Selon Steve Ako Tanga, coordinateur des activités de protection pour le CICR à Abidjan, il a fallu renforcer le dialogue avec les autorités dans le cadre de la réponse au Covid-19 en Côte d’Ivoire, particulièrement dans le domaine pénitentiaire. Il l’a matérialisé le mercredi 15 avril 2020, en procédant à la distribution à large échelle de matériel d’hygiène et sanitaire. « Notre soutien matériel et logistique en fait partie, de même que le maintien des droits essentiels des détenus, notamment de leurs contacts avec leurs familles et le monde extérieur », renchérissait-il.
Les populations entre assistance et vaccin Covid-19
À en croire le Premier ministre ivoirien d’alors, chargé du Budget et du portefeuille de l’État, Amadou Gon Coulibaly, selon les prévisions gouvernementales, le Programme social du gouvernement (PSGouv) s’est intensifié en 2019 avec un taux d’exécution de 89,9 %, soit 332 milliards investis sur 369, 5 milliards de ressources disponibles, «ce taux devrait s’établir à 35% en 2020 ».
Par contre, cette aide gouvernementale aux personnes vulnérables a été soutenue par l’élan de solidarité de plusieurs ONG et de personnes de bonne volonté dont le Comité international de la Croix-Rouge (CICR). Dans un communiqué du 17 mars, l’administration pénitentiaire avait décidé de suspendre les visites des personnes extérieures dans les prisons du 18 mars au 16 avril 2020 sur toute l’étendue du territoire national. Elle emboitait ainsi le pas au gouvernement dans la prise de mesures visant à limiter la propagation du coronavirus en Côte d’Ivoire.
La vie a repris progressivement grâce à la levée des mesures restrictives contre la Covid-19, les petits commerces aussi. Mais, aucun vaccin n’ayant été, pour le moment, découvert par les experts scientifiques, le peuple doit faire corps avec les mesures barrières pour éviter d’être l’otage d’une guerre sanitaire.

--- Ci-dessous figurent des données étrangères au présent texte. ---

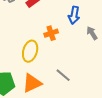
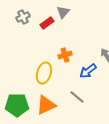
blue arrow: (74, 15) -> (88, 71), moved, turned 42

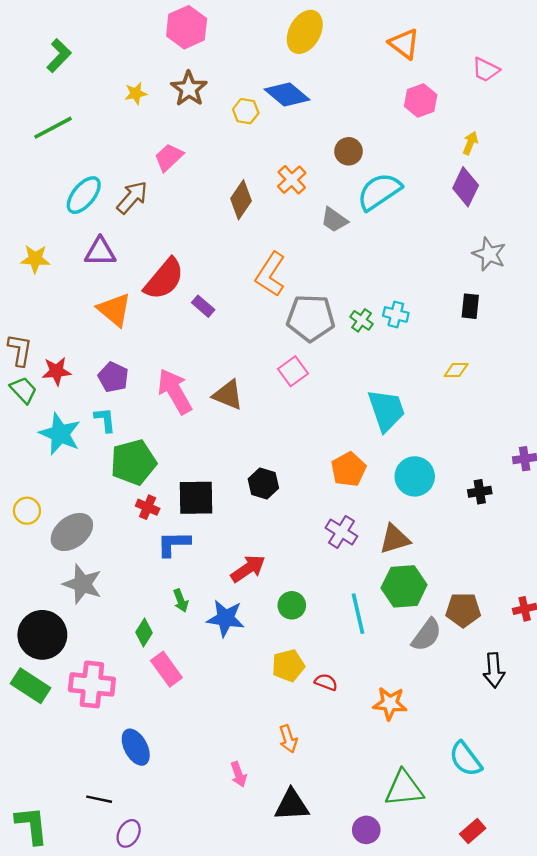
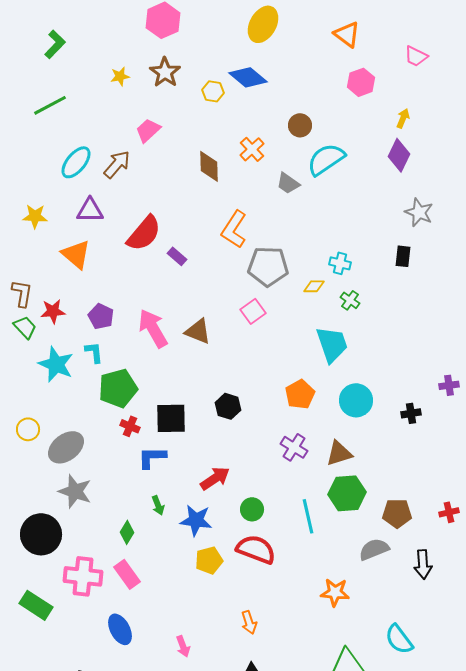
brown diamond: (241, 200) -> (209, 166), turned -36
orange triangle: (114, 310) -> (76, 254), moved
green cross: (362, 320) -> (350, 300), moved
yellow diamond: (456, 370) -> (314, 286), moved
gray semicircle: (427, 635) -> (374, 549), moved, turned -148
yellow pentagon: (288, 666) -> (209, 560), moved
pink rectangle: (166, 669) -> (127, 574), moved
red semicircle: (326, 682) -> (256, 549), moved, size x2.0
green rectangle: (30, 686) -> (36, 605), moved
pink arrow: (239, 774) -> (183, 646), moved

Le plus difficile est encore devant nous, peut-être pour des années encore. Les derniers points de la situation sanitaire sont certainement flatteurs. Toutefois, sans tomber dans un pessimisme exagéré ou céder à la panique, il faut craindre des lendemains plus sombres, surtout à quelques mois de la présidentielle où aucune mesure barrière n’est respectée.

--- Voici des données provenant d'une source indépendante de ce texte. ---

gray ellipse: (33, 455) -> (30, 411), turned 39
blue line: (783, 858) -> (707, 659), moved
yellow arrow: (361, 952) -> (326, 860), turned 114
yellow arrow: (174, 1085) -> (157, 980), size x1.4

Les populations les plus vulnérables ont certes été assistées par l’État, les ONG et les personnes de bonne volonté au plus fort de la crise sanitaire, mais leur situation de précarité d’éternels assistés, demeure.
Sériba Koné
Encadré
Les plus vulnérables sans solution
Le Premier ministre ivoirien d’alors, chargé du Budget et du portefeuille de l’État, Amadou Gon Coulibaly, indiquait en février 2020 que le taux de pauvreté en Côte d’Ivoire était estimé à environ 37,2% en 2018 et devrait s’établir à 35% en 2020. « Le taux de pauvreté en Côte d’Ivoire se situerait pour l’année 2018 autour de 37,2% contre 51% en 2011 et ceci en dépit des conséquences socio-économiques de la décennie de la crise politico-militaire », avait déclaré M. Gon Coulibaly face aux journalistes.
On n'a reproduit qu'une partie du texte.